Persönliche Dienstbarkeit

Rz. 4

Das Bürgerliche Gesetzbuch regelt drei Dienstbarkeiten, eine davon ist die persönliche Dienstbarkeit. Der Begriff der beschränkten persönlichen Dienstbarkeit hat der Gesetzgeber in § 1090 BGB@ gesetzlich festgelegt (sog. gesetzliche Definition).

Diese Vorschrift regelt den rechtlich zulässigen und somit eintragungsfähigen Inhalt einer beschränkten persönlichen Dienstbarkeit.

Ein Grundstück kann in der Weise belastet werden, dass derjenige, zu dessen Gunsten die Belastung erfolgt, berechtigt ist (§ 1090 Abs. 1 BGB@),

  • das Grundstück in einzelnen Beziehungen zu benutzen, z.B. berechtigt ist zu wohnen, berechtigt ist Leitungen für Strom oder Wasser zu verlegen (siehe Leitungsrecht, Rz.8), berechtigt ist zu parken (siehe Parkplatzrecht, Rz.7) oder

  • dass ihm eine sonstige Befugnis zusteht, die den Inhalt einer Grunddienstbarkeit bilden kann (beschränkte persönliche Dienstbarkeit).

Der Inhalt einer beschränkten persönlichen Dienstbarkeit kann alles sein, was der Inhalt einer Grunddienstbarkeit sein kann (§ 1090 Abs. 1 BGB@).

Der Unterschied der Grunddienstbarkeit zur beschränkten persönlichen Dienstbarkeit besteht darin, dass bei einer Grunddienstbarkeit der Berechtigte ein Eigentümer sein muss und die Belastung des einen Grundstücks (dienenden Grundstücks) zugunsten seines Grundstücks erfolgen muss (siehe Grunddienstbarkeit, Rz.2).
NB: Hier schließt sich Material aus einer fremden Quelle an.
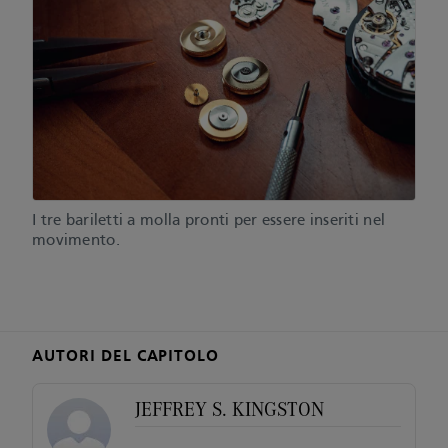
I tre bariletti a molla pronti per essere inseriti nel
movimento.
AUTORI DEL CAPITOLO
JEFFREY S. KINGSTON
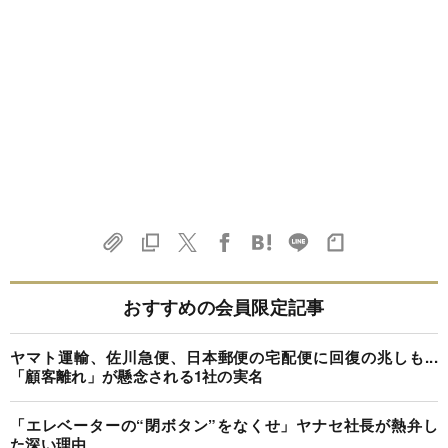
おすすめの会員限定記事
ヤマト運輸、佐川急便、日本郵便の宅配便に回復の兆しも...
「顧客離れ」が懸念される1社の実名
「エレベーターの“閉ボタン”をなくせ」ヤナセ社長が熱弁し
た深い理由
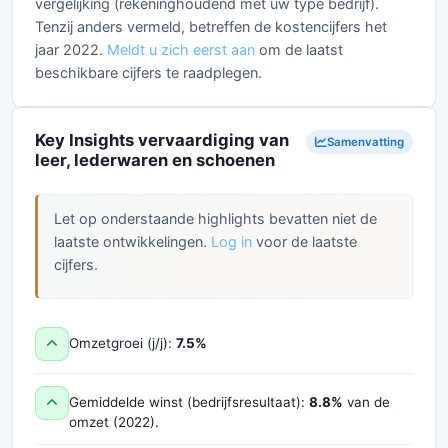
vergelijking (rekeninghoudend met uw type bedrijf).
Tenzij anders vermeld, betreffen de kostencijfers het
jaar 2022.
Meldt u zich eerst aan
om de laatst
beschikbare cijfers te raadplegen.
Key Insights vervaardiging van
Samenvatting
leer, lederwaren en schoenen
Let op onderstaande highlights bevatten niet de
laatste ontwikkelingen.
Log in
voor de laatste
cijfers.
Omzetgroei (j/j):
7.5%
Gemiddelde winst (bedrijfsresultaat):
8.8%
van de
omzet (2022).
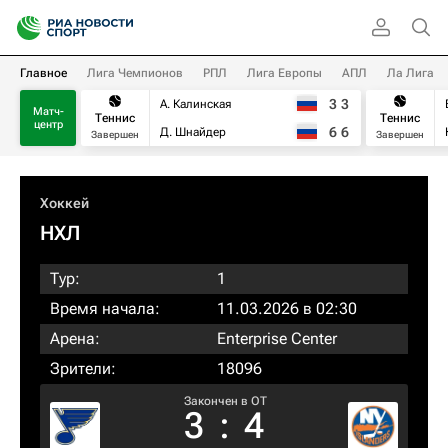
Главное
Лига Чемпионов
РПЛ
Лига Европы
АПЛ
Ла Лига
3
3
А. Калинская
Матч-
Теннис
Теннис
центр
6
6
Д. Шнайдер
Завершен
Завершен
Хоккей
НХЛ
Тур:
1
Время начала:
11.03.2026 в 02:30
Арена:
Enterprise Center
Зрители:
18096
Закончен в OT
3
:
4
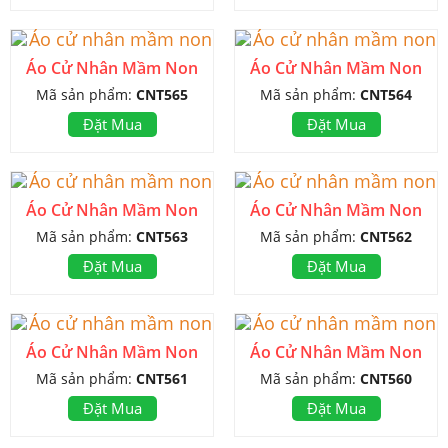
Áo Cử Nhân Mầm Non
Áo Cử Nhân Mầm Non
Mã sản phẩm:
CNT565
Mã sản phẩm:
CNT564
Đặt Mua
Đặt Mua
Áo Cử Nhân Mầm Non
Áo Cử Nhân Mầm Non
Mã sản phẩm:
CNT563
Mã sản phẩm:
CNT562
Đặt Mua
Đặt Mua
Áo Cử Nhân Mầm Non
Áo Cử Nhân Mầm Non
Mã sản phẩm:
CNT561
Mã sản phẩm:
CNT560
Đặt Mua
Đặt Mua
Dies ist bei einer beschränkten persönlichen Dienstbarkeit nicht erforderlich.

Der Umfang des Rechts bestimmt sich nach dem persönlichen Bedürfnis des Nutzungsberechtigten (§ 1091 BGB@).

Eine beschränkte persönliche Dienstbarkeit ist auf eine bestimmte Person beschränkt und nicht auf eine andere Person übertragbar. Da die Dienstbarkeit auf eine bestimmte Person beschränkt ist, kann die Ausübung des Rechts einem anderen nur überlassen werden, wenn die Überlassung gestattet ist (§ 1092 Abs. 1 BGB@). Ausnahmen gelten für Versorgungsunternehmen

Ausnahmen gelten für Versorgungsunternehmen, die z.B. berechtigt sind ein Grundstück für Anlagen zur Fortleitung von Elektrizität, Gas, Fernwärme, Wasser, Abwasser zu nutzen. In diesen Fällen ist die Dienstbarkeit übertragbar (§ 1092 Abs. 3 BGB@). Ist eine Übertragung auf eine andere Person zulässig, dann ist hierfür die Genehmigung des Grundstückeigentümers nicht erforderlich. Es genügt die Einigung des Berechtigten und des anderen Teils, sowie die Eintragung ins Grundbuch (siehe Eintragungsverfahren, Rz.12).

Bei der Ausübung einer Dienstbarkeit hat der Berechtigte das Interesse des Eigentümers des belasteten Grundstücks tunlichst zu schonen (§ 1090 Abs. 2 BGB@ iVm § 1020 BGB@). Diese gesetzliche Verpflichtung begründet ein gesetzliches Schuldverhältnis.

Als persönlich beschränkte Dienstbarkeit kann auch das Wohnungsrecht bestellt werden (siehe Wohnungsrecht, Rz.5).

Vom gesetzlichen Inhalt abweichende Rechte und Pflichten sind nicht eintragungsfähig. Solche Rechte und Pflichten können aber durch einen schuldrechtlichen Vertrag begründet werden. Vertraglich Rechte und Pflichten gelten nur zwischen den Parteien und nicht gegenüber jedermann (siehe Nutzungsvertrag, Rz.15).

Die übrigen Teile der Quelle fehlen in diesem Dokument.